After the war Conquest joined the British Foreign Office and while serving in Bulgaria he saw the communists overthrow the government. In 1948 he moved to the Foreign Office's Information Research Department. Conquest's work included combating Soviet propaganda and acquiring evidence for its secret anti-communist campaign.
In 1963 Conquest became literary editor of the Spectator. He also wrote several books about Joseph Stalin and the Soviet Union. This has included Power and Politics in the USSR (1960), Common Sense About Russia (1962), Russia After Khrushchev (1968), The Great Terror (1969), The Nation Killers (1969) and Lenin (1970).
Conquest supported the Labour Party until Margaret Thatcher became leader of the Conservative Party. In recent years has written speeches for several right-wing politicians including Margaret Thatcher and developed what has become known as Conquest Law: ""Everyone is a reactionary about subjects he understands."

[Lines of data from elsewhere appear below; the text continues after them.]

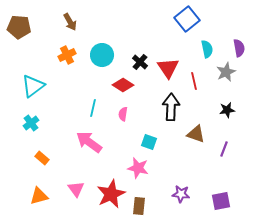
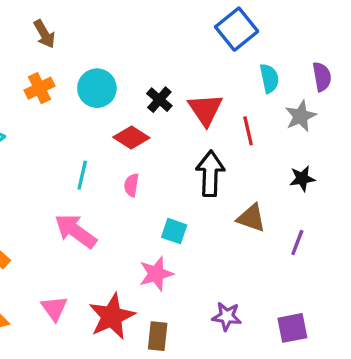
pink star: (138, 168) -> (156, 274), turned -30

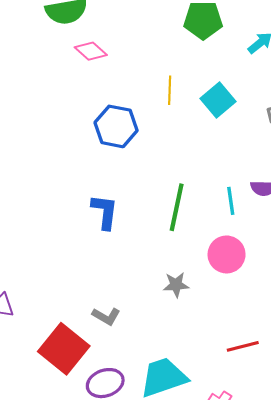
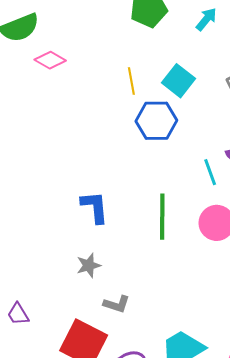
blue hexagon: (116, 126) -> (156, 121), moved
green line: (177, 207) -> (162, 217), moved
gray star: (176, 285) -> (89, 265), moved

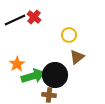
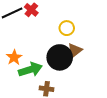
black circle: (55, 75) -> (60, 57), moved

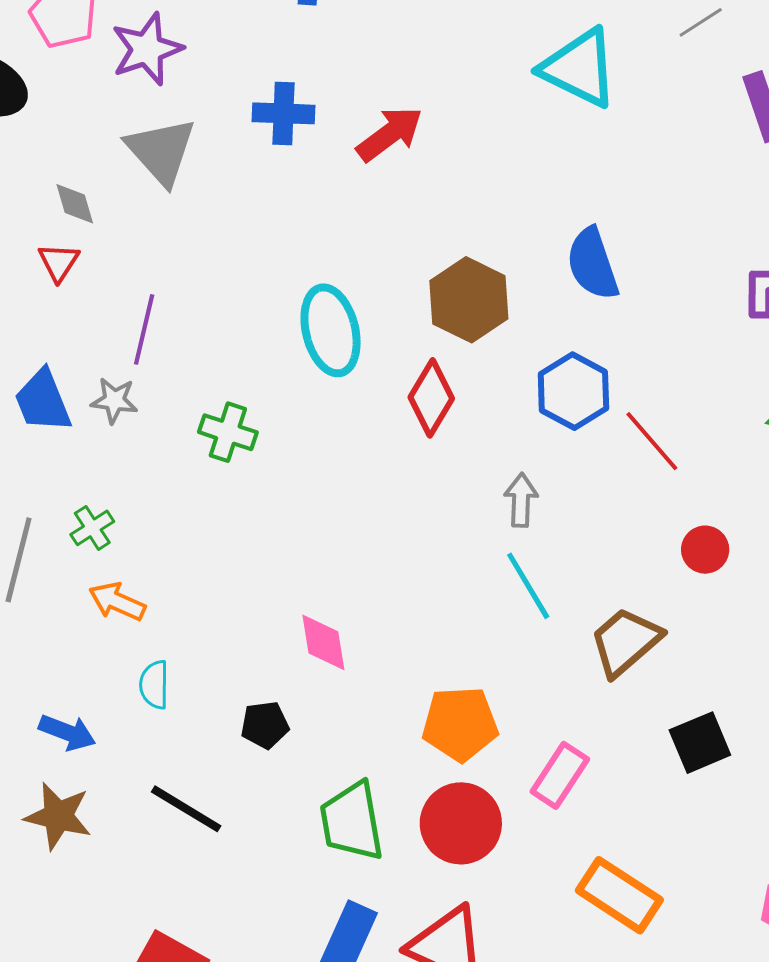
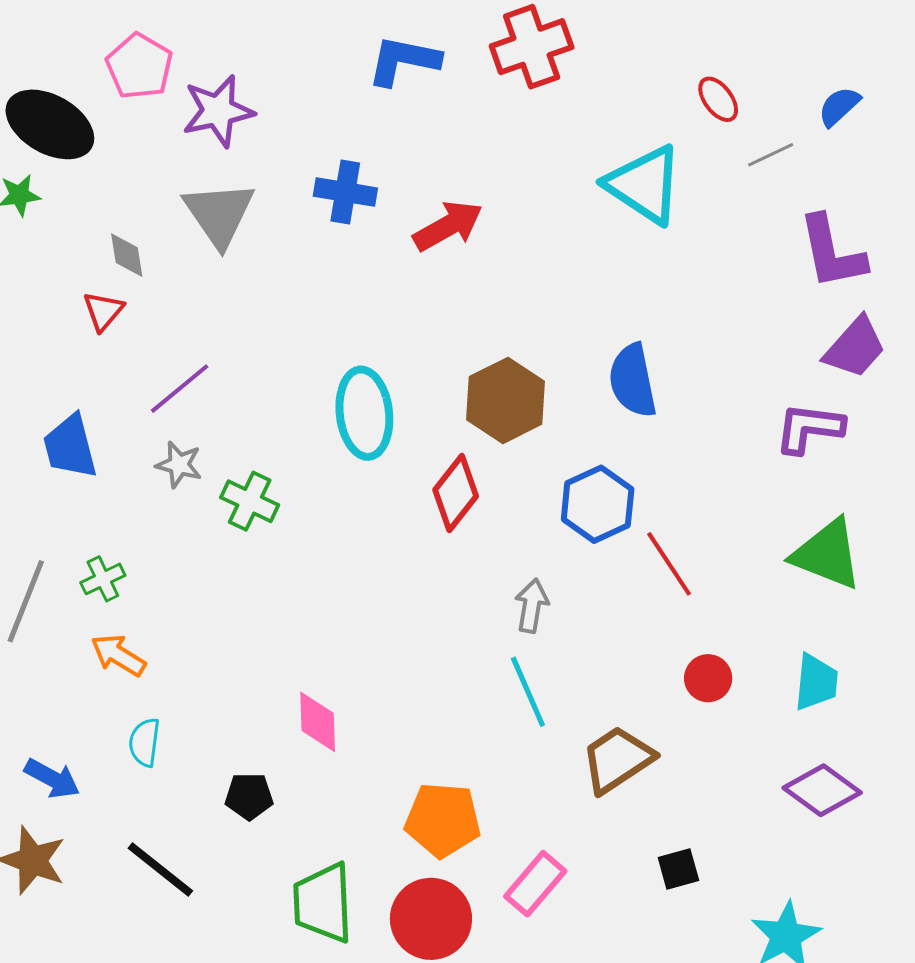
purple line: (144, 329) -> (180, 389), turned 30
gray star: (114, 400) -> (179, 465), moved
black square: (700, 743) -> (678, 869), size x0.7

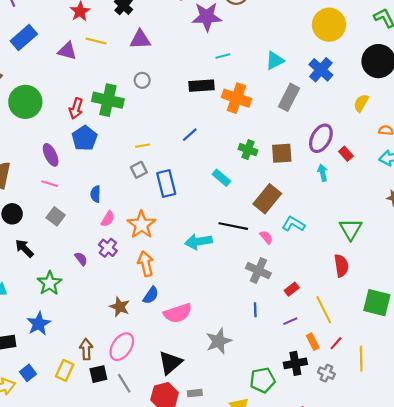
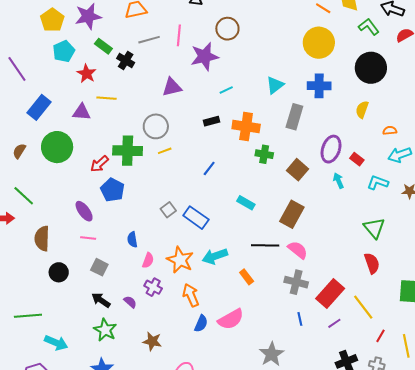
purple triangle: (140, 39) -> (172, 87), moved
blue cross: (321, 70) -> (319, 86), turned -30
gray circle: (142, 80) -> (156, 126), size x1.6
black rectangle: (201, 86) -> (212, 121), size x0.7
green circle: (25, 102) -> (57, 147), moved
red arrow: (76, 108) -> (99, 164), turned 42
yellow line: (143, 146) -> (165, 151), moved
green cross: (248, 150) -> (264, 154), moved
brown square: (282, 153) -> (298, 170), turned -35
blue rectangle: (166, 184) -> (196, 218), turned -30
cyan L-shape: (293, 224) -> (378, 183), moved
pink semicircle: (266, 237) -> (298, 250), size x1.5
cyan arrow: (198, 242) -> (215, 256), moved
black arrow: (24, 248) -> (101, 300), moved
red rectangle: (292, 289) -> (330, 294), size x2.0
brown star: (120, 307) -> (152, 341), moved
pink semicircle: (178, 313) -> (231, 319), moved
orange rectangle: (313, 342) -> (247, 277), moved

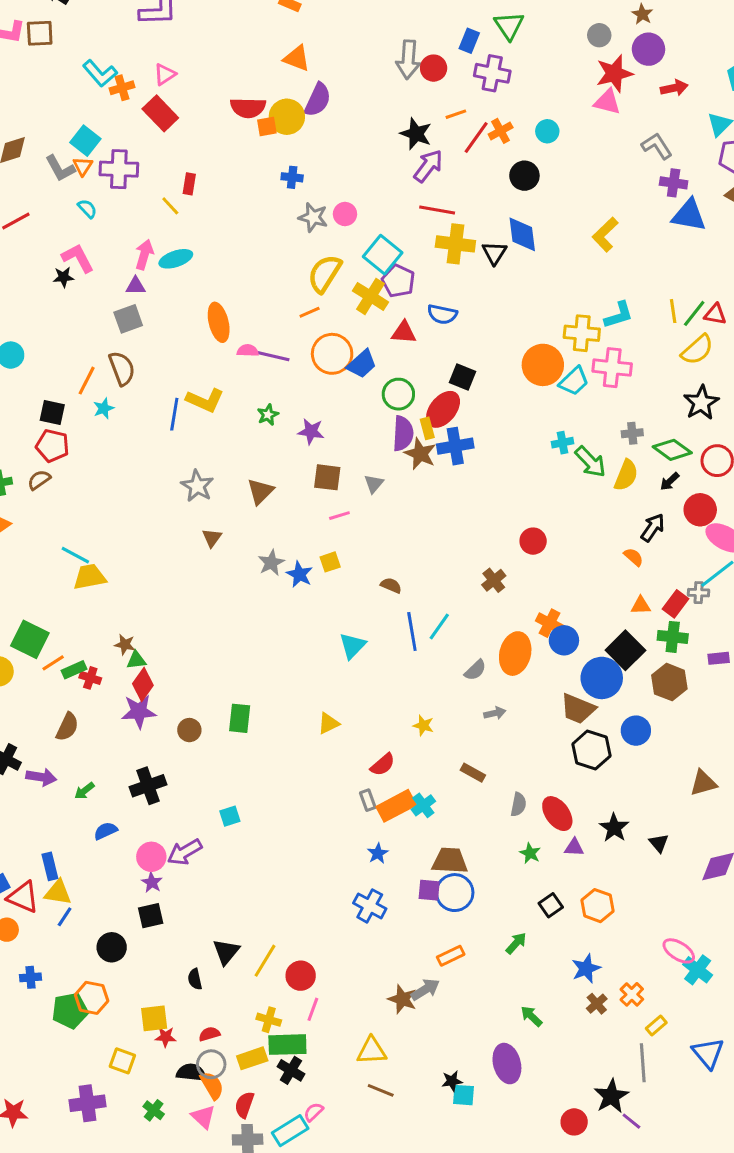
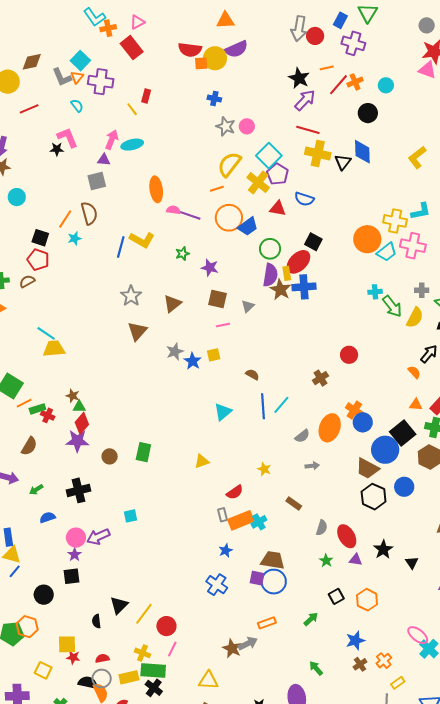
orange triangle: (297, 58) -> (225, 20), turned -30
purple semicircle: (318, 100) -> (236, 49), turned 35
brown triangle: (212, 538) -> (137, 331), size x1.5

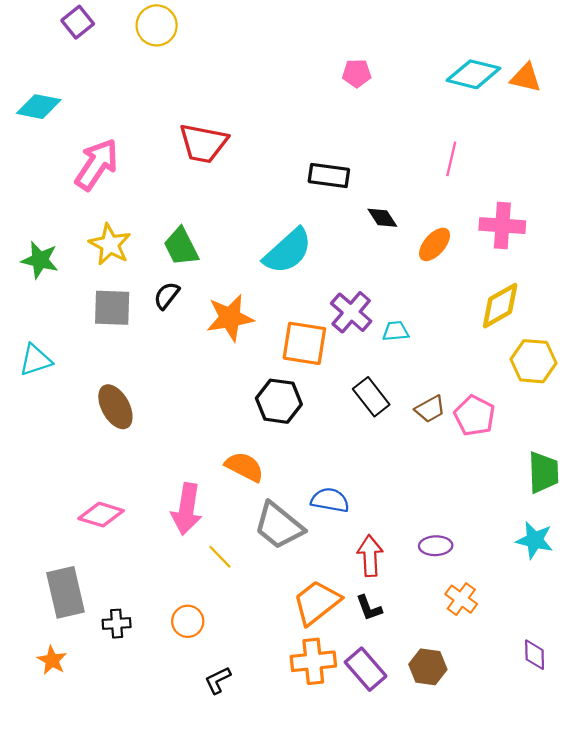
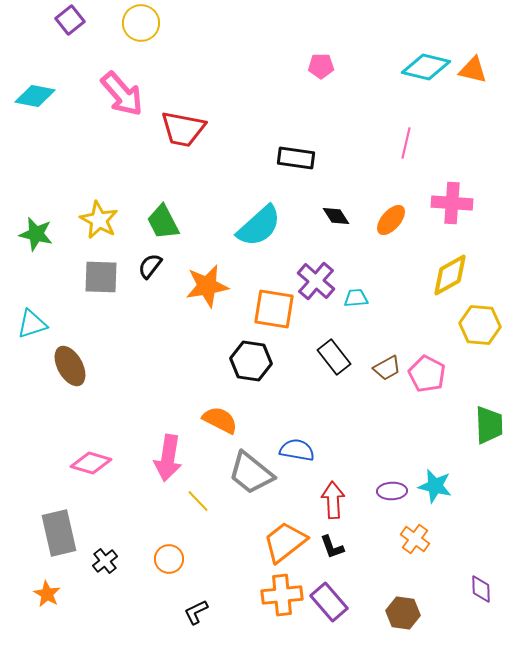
pink arrow: (97, 164) -> (122, 94), moved, turned 105
black diamond: (382, 218) -> (336, 216), moved
brown ellipse: (115, 407) -> (70, 366), moved
cyan star: (535, 540) -> (435, 486), moved
black cross: (117, 624) -> (105, 561), turned -35
brown hexagon: (428, 667) -> (403, 613), moved

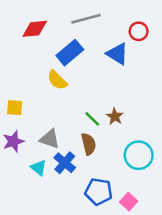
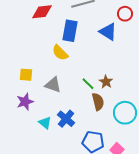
blue rectangle: (70, 53) -> (70, 31), turned -40
gray triangle: (50, 139) -> (53, 85), moved
brown semicircle: (89, 144) -> (98, 102), moved

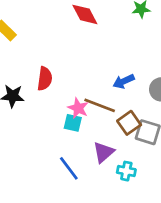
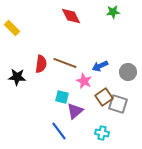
brown line: (100, 105) -> (65, 63), moved
pink star: (78, 108) -> (84, 81), moved
purple triangle: (104, 152) -> (75, 111), moved

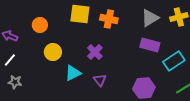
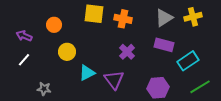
purple cross: (95, 52) -> (127, 52), moved
purple triangle: (100, 80) -> (114, 80), size x1.5
gray star: (15, 82) -> (44, 89), moved

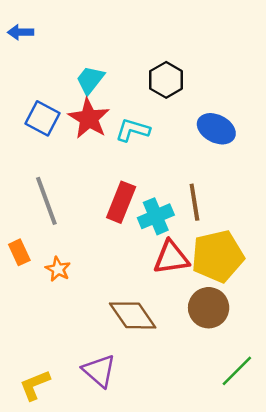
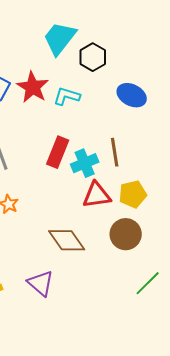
cyan trapezoid: (90, 80) -> (60, 38), moved, size x1.5
yellow pentagon: (218, 256) -> (133, 194), size x0.7

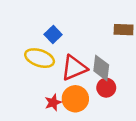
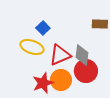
red circle: (106, 88) -> (86, 71), size x1.5
red star: (53, 102) -> (43, 83), size x1.5

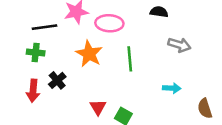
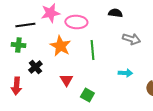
red arrow: (33, 91) -> (16, 86), moved
red triangle: (98, 107) -> (66, 80), moved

In 1981 Conquest was offered a post at the Hoover Institution in California. Books published in recent years includes Inside Stalin's Secret Police (1985), Stalin and the Kirov Murder (1989), Stalin, Breaker of Nations (1991), Reflections on a Ravaged Century (1999), Harvest Of Sorrow: Soviet Collectivation and the Terror-Famine (2002) and The Dragons of Expectation: Reality and Delusion in the Course of History (2006).
Primary Sources
(1) Neal Ascherson, writing about the impact of The Great Terror published in 1969.
He was very influential in that he immensely encouraged one side and was dismissed by the other, because people were in such entrenched positions. This meant that people accepted his facts; but they didn't accept his conclusions. People were detained in condemning him by the fact that he was a very good poet. That was well known. Everyone by then could agree that Stalin was a very wicked man and a very evil one, but we still wanted to believe in Lenin; and Conquest said that Lenin was just as bad and that Stalin was simply carrying out Lenin's programme.
(2) Andrew Brown, The Guardian (15th February, 2003)
He is also the boldest theorist of the pro-American lobby in British politics. He would like Britain to withdraw from the EU and form part of a much looser association of English-speaking nations, known as the "Anglosphere". This is very close to Mrs Thatcher's visceral loathing of Europe, but informed by a much greater experience of European life and languages.
"Margaret Thatcher is the only person in politics, along with Condi Rice, with whom I am on cheek-kissing terms," Conquest says. Asked through an intermediary to help her with a speech on Russia in 1976, he wrote a draft, "and I met her: that was the first Iron Lady speech".
They get on very well together, according to Garton Ash. He also likes Ronald Reagan, describing him and Alec Douglas-Hume as "the only two politicians who wanted to get something out of you in conversation rather than tell you their views".